Saved entries
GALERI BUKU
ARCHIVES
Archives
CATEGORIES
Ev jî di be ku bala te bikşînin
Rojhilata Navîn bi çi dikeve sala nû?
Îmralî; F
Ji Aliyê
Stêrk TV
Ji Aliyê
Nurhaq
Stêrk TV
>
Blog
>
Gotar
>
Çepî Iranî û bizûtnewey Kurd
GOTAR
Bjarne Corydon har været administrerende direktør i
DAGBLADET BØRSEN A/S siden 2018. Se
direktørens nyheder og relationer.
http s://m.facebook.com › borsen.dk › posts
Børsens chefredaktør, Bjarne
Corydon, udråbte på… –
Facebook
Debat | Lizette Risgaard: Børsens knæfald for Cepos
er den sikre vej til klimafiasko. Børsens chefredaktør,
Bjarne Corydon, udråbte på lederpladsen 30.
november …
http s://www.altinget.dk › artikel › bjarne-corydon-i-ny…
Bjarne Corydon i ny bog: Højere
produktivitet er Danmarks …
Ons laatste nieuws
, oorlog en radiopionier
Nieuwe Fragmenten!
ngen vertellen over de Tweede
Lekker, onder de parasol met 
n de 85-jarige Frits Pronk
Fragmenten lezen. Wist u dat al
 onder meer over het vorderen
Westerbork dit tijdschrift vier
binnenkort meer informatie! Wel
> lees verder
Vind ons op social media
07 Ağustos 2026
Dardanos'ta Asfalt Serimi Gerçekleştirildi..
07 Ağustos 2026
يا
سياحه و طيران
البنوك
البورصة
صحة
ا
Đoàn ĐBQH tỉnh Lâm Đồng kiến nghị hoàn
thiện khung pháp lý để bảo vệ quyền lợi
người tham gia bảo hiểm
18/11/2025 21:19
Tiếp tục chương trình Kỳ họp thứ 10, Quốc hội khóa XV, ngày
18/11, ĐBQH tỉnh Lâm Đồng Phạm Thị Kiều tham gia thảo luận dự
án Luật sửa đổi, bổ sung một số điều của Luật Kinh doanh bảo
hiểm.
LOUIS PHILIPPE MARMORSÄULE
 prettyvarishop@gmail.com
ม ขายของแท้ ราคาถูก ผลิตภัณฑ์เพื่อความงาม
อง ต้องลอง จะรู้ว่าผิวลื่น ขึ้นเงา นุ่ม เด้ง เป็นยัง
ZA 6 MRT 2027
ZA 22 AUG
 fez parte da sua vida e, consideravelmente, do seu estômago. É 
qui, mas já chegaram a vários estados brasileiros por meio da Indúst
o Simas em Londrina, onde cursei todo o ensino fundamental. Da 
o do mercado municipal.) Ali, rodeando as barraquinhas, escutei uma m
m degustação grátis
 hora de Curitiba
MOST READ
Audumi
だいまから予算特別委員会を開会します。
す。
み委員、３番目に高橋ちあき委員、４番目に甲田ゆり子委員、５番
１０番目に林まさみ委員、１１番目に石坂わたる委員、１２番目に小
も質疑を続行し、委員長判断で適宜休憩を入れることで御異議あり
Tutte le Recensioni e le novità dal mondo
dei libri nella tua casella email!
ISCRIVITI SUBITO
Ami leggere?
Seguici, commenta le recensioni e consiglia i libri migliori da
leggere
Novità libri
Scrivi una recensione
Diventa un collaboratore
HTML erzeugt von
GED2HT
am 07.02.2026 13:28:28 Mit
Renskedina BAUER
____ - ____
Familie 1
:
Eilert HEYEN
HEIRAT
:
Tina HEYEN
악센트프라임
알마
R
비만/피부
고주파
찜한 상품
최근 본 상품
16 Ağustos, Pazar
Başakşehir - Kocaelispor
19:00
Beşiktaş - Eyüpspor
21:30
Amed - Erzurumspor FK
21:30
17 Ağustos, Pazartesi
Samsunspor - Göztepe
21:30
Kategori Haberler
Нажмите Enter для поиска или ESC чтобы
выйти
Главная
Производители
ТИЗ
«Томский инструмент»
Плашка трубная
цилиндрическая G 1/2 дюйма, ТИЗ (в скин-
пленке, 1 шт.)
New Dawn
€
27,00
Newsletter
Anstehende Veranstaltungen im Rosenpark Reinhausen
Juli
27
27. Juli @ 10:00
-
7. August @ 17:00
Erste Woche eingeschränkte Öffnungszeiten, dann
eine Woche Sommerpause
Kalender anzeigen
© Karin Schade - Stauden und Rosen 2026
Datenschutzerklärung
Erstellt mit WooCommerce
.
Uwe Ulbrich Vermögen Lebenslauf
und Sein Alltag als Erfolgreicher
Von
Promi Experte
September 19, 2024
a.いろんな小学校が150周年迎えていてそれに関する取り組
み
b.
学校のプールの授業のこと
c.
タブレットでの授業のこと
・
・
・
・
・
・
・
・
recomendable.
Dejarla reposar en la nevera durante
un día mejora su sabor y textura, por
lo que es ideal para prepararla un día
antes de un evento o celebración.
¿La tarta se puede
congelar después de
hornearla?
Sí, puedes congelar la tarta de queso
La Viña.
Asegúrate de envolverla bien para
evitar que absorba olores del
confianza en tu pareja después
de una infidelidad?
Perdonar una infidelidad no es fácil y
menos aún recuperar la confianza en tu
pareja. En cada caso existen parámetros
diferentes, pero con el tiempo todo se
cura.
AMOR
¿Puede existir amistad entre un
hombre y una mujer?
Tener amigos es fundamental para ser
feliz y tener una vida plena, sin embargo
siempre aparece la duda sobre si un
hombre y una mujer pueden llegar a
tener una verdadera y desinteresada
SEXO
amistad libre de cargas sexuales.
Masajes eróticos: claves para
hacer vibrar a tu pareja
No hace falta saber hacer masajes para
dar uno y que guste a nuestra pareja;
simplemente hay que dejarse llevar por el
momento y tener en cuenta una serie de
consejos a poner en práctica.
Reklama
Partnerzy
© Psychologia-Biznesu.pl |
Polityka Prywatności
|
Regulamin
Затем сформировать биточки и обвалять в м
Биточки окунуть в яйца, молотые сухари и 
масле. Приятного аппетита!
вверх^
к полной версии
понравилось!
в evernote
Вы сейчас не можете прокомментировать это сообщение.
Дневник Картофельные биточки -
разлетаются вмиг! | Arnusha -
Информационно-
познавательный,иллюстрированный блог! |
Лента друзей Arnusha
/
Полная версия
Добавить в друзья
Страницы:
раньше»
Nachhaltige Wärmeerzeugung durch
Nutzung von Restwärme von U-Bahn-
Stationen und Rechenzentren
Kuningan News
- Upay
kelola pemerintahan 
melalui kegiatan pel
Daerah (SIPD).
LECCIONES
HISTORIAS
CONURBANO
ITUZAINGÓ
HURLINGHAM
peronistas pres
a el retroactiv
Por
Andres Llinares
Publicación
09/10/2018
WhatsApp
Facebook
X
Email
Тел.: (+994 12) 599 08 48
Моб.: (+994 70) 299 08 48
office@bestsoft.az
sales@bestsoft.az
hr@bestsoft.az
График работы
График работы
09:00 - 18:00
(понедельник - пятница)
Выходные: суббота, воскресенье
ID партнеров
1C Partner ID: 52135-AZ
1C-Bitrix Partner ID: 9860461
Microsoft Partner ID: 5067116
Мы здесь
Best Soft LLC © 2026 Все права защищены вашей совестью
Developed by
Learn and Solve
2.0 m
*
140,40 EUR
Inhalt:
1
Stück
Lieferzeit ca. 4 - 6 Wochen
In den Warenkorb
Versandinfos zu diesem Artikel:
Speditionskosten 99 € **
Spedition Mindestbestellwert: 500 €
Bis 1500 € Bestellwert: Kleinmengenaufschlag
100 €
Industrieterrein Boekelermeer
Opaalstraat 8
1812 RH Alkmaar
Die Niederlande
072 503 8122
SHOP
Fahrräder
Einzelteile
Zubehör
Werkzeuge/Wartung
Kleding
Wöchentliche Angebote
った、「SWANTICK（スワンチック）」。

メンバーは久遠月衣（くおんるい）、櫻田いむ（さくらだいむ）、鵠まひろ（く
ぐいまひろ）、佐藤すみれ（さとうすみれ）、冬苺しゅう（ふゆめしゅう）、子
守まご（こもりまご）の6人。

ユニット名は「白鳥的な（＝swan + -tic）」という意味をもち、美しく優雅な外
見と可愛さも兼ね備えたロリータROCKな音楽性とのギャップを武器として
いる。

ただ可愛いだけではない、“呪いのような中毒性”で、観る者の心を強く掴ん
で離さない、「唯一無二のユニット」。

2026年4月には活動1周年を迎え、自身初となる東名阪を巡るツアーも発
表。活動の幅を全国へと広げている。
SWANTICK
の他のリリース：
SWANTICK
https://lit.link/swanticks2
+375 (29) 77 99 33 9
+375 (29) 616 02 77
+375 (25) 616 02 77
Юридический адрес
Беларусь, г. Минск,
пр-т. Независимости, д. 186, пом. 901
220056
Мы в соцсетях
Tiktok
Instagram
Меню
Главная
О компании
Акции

• [TASK INSTRUCTIONS]: Retype the records above from the very first line down to the line with "fez parte da", keeping both of those lines. Include nothing beyond them.

• [RESULT]:
GALERI BUKU
ARCHIVES
Archives
CATEGORIES
Ev jî di be ku bala te bikşînin
Rojhilata Navîn bi çi dikeve sala nû?
Îmralî; F
Ji Aliyê
Stêrk TV
Ji Aliyê
Nurhaq
Stêrk TV
>
Blog
>
Gotar
>
Çepî Iranî û bizûtnewey Kurd
GOTAR
Bjarne Corydon har været administrerende direktør i
DAGBLADET BØRSEN A/S siden 2018. Se
direktørens nyheder og relationer.
http s://m.facebook.com › borsen.dk › posts
Børsens chefredaktør, Bjarne
Corydon, udråbte på… –
Facebook
Debat | Lizette Risgaard: Børsens knæfald for Cepos
er den sikre vej til klimafiasko. Børsens chefredaktør,
Bjarne Corydon, udråbte på lederpladsen 30.
november …
http s://www.altinget.dk › artikel › bjarne-corydon-i-ny…
Bjarne Corydon i ny bog: Højere
produktivitet er Danmarks …
Ons laatste nieuws
, oorlog en radiopionier
Nieuwe Fragmenten!
ngen vertellen over de Tweede
Lekker, onder de parasol met 
n de 85-jarige Frits Pronk
Fragmenten lezen. Wist u dat al
 onder meer over het vorderen
Westerbork dit tijdschrift vier
binnenkort meer informatie! Wel
> lees verder
Vind ons op social media
07 Ağustos 2026
Dardanos'ta Asfalt Serimi Gerçekleştirildi..
07 Ağustos 2026
يا
سياحه و طيران
البنوك
البورصة
صحة
ا
Đoàn ĐBQH tỉnh Lâm Đồng kiến nghị hoàn
thiện khung pháp lý để bảo vệ quyền lợi
người tham gia bảo hiểm
18/11/2025 21:19
Tiếp tục chương trình Kỳ họp thứ 10, Quốc hội khóa XV, ngày
18/11, ĐBQH tỉnh Lâm Đồng Phạm Thị Kiều tham gia thảo luận dự
án Luật sửa đổi, bổ sung một số điều của Luật Kinh doanh bảo
hiểm.
LOUIS PHILIPPE MARMORSÄULE
 prettyvarishop@gmail.com
ม ขายของแท้ ราคาถูก ผลิตภัณฑ์เพื่อความงาม
อง ต้องลอง จะรู้ว่าผิวลื่น ขึ้นเงา นุ่ม เด้ง เป็นยัง
ZA 6 MRT 2027
ZA 22 AUG
 fez parte da sua vida e, consideravelmente, do seu estômago. É 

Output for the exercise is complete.